Ter este conhecimento é de uma responsabilidade incomensurável. Continuo a achar que do ponto de vista humano, este é o trabalho científico que mais nos obriga a reflectir sobre a nossa existência colectiva. É um ponto de viragem na nossa narrativa, um dos marcos mais importantes da história humana. Para o melhor e para o pior, temos os aliados de sempre: a arte e a ciência – porque se uma nos ajuda a tomar decisões, a outra ajuda-nos a viver com elas.

Este relatório obriga-nos a sermos melhores habitantes deste planeta. A maior parte das emissões foram provocadas pelo então chamado “Primeiro Mundo”. Alguns países só agora estão a ter a oportunidade de melhorar o seu bem-estar social, à custa dos mesmos processos. Se todo o combustível e electricidade actualmente em uso fosse redistribuído pela população mundial, a energia consumida per capita seria igual à média dos habitantes da Suíça nos anos 60. Ou seja, se em vez de produzir mais fôssemos capazes de partilhar melhor não precisávamos (não precisamos!) de chegar a este ponto. Naquela altura, a esperança média de vida na Suíça era igual à dos Estados Unidos da América nos dias de hoje e muito superior à média global. A vida podia não ser perfeita, mas vivia-se melhor em muitos aspectos, especialmente com mais tempo (o número de horas de trabalho por semana era inferior ao da maioria dos países de alto PIB hoje) a um custo ambiental incrivelmente menor.

O caminho que estamos a trilhar lembra-me, muitas vezes, as últimas páginas d’O Grande Gatsby, de F. Scott Fitzgerald: “Conforme a Lua subia no céu, as casas insignificantes passaram a dissolver-se até que, pouco a pouco, os meus pensamentos desaguaram na antiga ilha selvagem que surgira aos olhos dos marinheiros holandeses neste exacto lugar – o seio verde e frondoso de um Novo Mundo.

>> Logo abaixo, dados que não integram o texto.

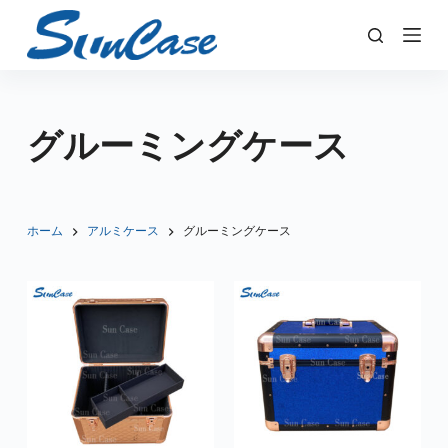
コ
ン
テ
ン
ツ
グルーミングケース
へ
ス
キ
ッ
ホーム
アルミケース
グルーミングケース
プ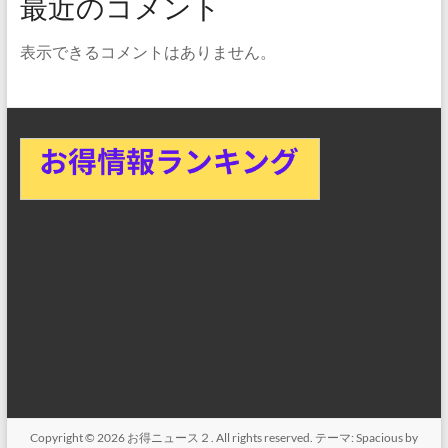
最近のコメント
表示できるコメントはありません。
Copyright © 2026
お得ニュース２
. All rights reserved. テーマ:
Spacious
by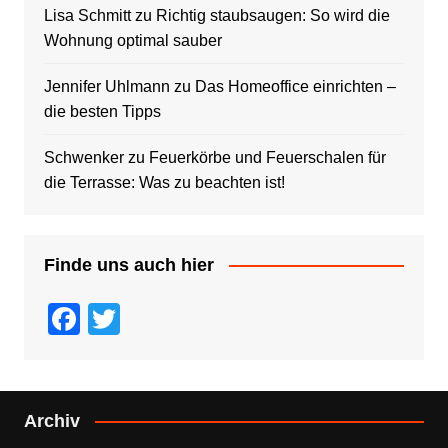
Lisa Schmitt
zu
Richtig staubsaugen: So wird die
Wohnung optimal sauber
Jennifer Uhlmann
zu
Das Homeoffice einrichten –
die besten Tipps
Schwenker
zu
Feuerkörbe und Feuerschalen für
die Terrasse: Was zu beachten ist!
Finde uns auch hier
F
T
a
wi
c
tt
e
er
Archiv
b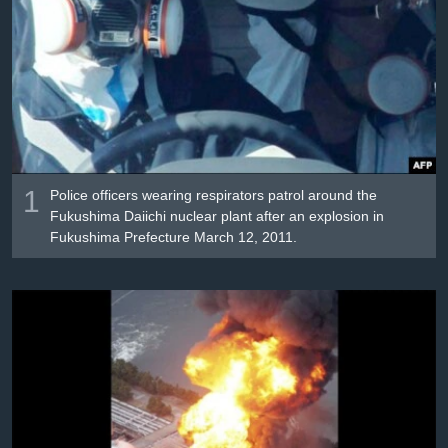
Լեզուներ
1
Police officers wearing respirators patrol around the
Fukushima Daiichi nuclear plant after an explosion in
Fukushima Prefecture March 12, 2011.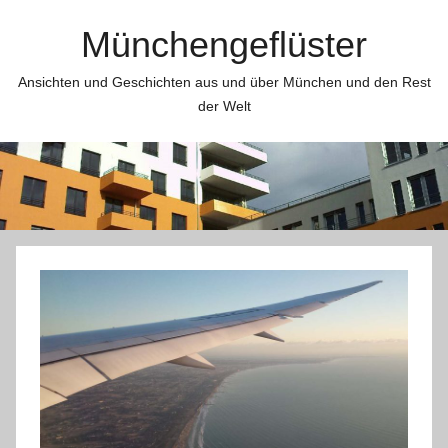
Zum
Münchengeflüster
Inhalt
springen
Ansichten und Geschichten aus und über München und den Rest
der Welt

As árvores extintas, aquelas que cederam lugar à casa de Gatsby, outrora estimularam os sonhos derradeiros e mais ambiciosos dos homens; por um momento transitório e mágico, alguém deve ter prendido o fôlego à vista deste continente, compelido a uma contemplação estética que não compreendia e tampouco desejava, face a face, pela última vez na história, com algo proporcional à sua capacidade de se maravilhar.”

Não estamos a falar só de Ciência, estamos a falar de decisões, de valores, da nossa história e sobrevivência. Será que estamos dispostos a consumir menos e a partilhar mais? Será que, confrontados com o fim das condições que encerram a sua sobrevivência, os humanos irão, pela primeira vez, comprometer-se com algo proporcional à sua capacidade de se maravilhar?

Nota: uma novidade deste relatório é a criação de um Atlas Interactivo. A comparação com o nível de vida na Suíça é um dos muitos exemplos que constam do livro The Story of More de Hope Jahren, cuja leitura recomendo vivamente.